Opening day was yesterday; I wanted to see the show but couldn't, stuck in the trailer with three babies; Sarah leaves Gigi with me when she goes to work.
Short of people Jim asked Fridman if he could drive a truck over to the next location after finishing the second show and helping to take down the tent. He said yes. I felt him slide into bed some time after two in the morning, We woke up at five thirty to drive to the next town, Idabel, fifty miles away, the first in a long list of travels: the Kelly Miller Circus travels each and every day during the eight months it is on the road. It reminds Fridman, and me with him, of the first circus he worked at in the United States, Carson and Barnes, the circus in which we met when it stopped in Jacksonville, Illinois, and which also moved every day. The one good thing is that they travel in the morning, not at night like Circus Chimera; seeing the sun rise every morning I couldn't be happier, and then there is getting to see the country as we travel across states all the way to the east coast and back, I can't wait, I feel like a kid in a candy store.
It was pitch black still when we started out today but we had to wait a long time for Fridman's truck to be ready and when we drove into town the reddish pink arc of the sun was appearing above the tree-lined horizon in front of us. Highway 70 east was a straight shot through the southern Oklahoma countryside, pine trees towering along the road a little before Valliant, a small town dominated by a paper mill, smaller towns yet, lopsided houses, a run-down gas station and a brand new corrugated metal church building, long horns sitting in the grass, and then Idabel, "dogwood capital of Oklahoma." Why this obsession with being the capital of something in all these small towns? To make up for all that's not there?
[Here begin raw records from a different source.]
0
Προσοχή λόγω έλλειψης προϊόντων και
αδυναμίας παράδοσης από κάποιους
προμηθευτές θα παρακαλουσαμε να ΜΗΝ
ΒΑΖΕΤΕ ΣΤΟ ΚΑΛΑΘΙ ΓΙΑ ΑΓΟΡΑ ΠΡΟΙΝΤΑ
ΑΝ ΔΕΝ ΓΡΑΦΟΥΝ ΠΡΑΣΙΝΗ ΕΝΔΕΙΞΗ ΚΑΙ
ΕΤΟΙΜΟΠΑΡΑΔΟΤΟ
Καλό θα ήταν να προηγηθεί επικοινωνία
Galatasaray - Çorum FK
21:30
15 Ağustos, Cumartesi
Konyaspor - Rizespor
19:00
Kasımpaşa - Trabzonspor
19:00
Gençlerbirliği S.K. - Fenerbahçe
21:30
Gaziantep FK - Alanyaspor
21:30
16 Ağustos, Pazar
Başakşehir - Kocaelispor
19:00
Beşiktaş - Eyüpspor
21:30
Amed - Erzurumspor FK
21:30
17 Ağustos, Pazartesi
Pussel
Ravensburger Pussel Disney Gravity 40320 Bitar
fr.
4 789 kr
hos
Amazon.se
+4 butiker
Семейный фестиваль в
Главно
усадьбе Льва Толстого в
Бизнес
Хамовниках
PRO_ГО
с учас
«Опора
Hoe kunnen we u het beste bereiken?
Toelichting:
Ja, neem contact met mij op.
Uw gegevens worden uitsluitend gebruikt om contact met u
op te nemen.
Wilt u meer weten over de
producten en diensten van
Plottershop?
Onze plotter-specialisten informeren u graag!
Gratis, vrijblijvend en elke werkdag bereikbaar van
Lucky this was not dogwood capital of the world; Gilroy, now a suburb south of San Jose, California, bills itself "the world's capital of garlic" (and what of baseball's World Series, for a sport that is by and large restricted to an American public.)
Same two shows again today, and again the call for help to drive a truck over to the next town down the road.
Finally, the first trip already brought a serving of circus fare: Sarah got stuck in the soggy terrain leaving the lot in Hugo, and had to be towed by one of the tractor trailers, only to get stuck once again upon entering the fairgrounds here.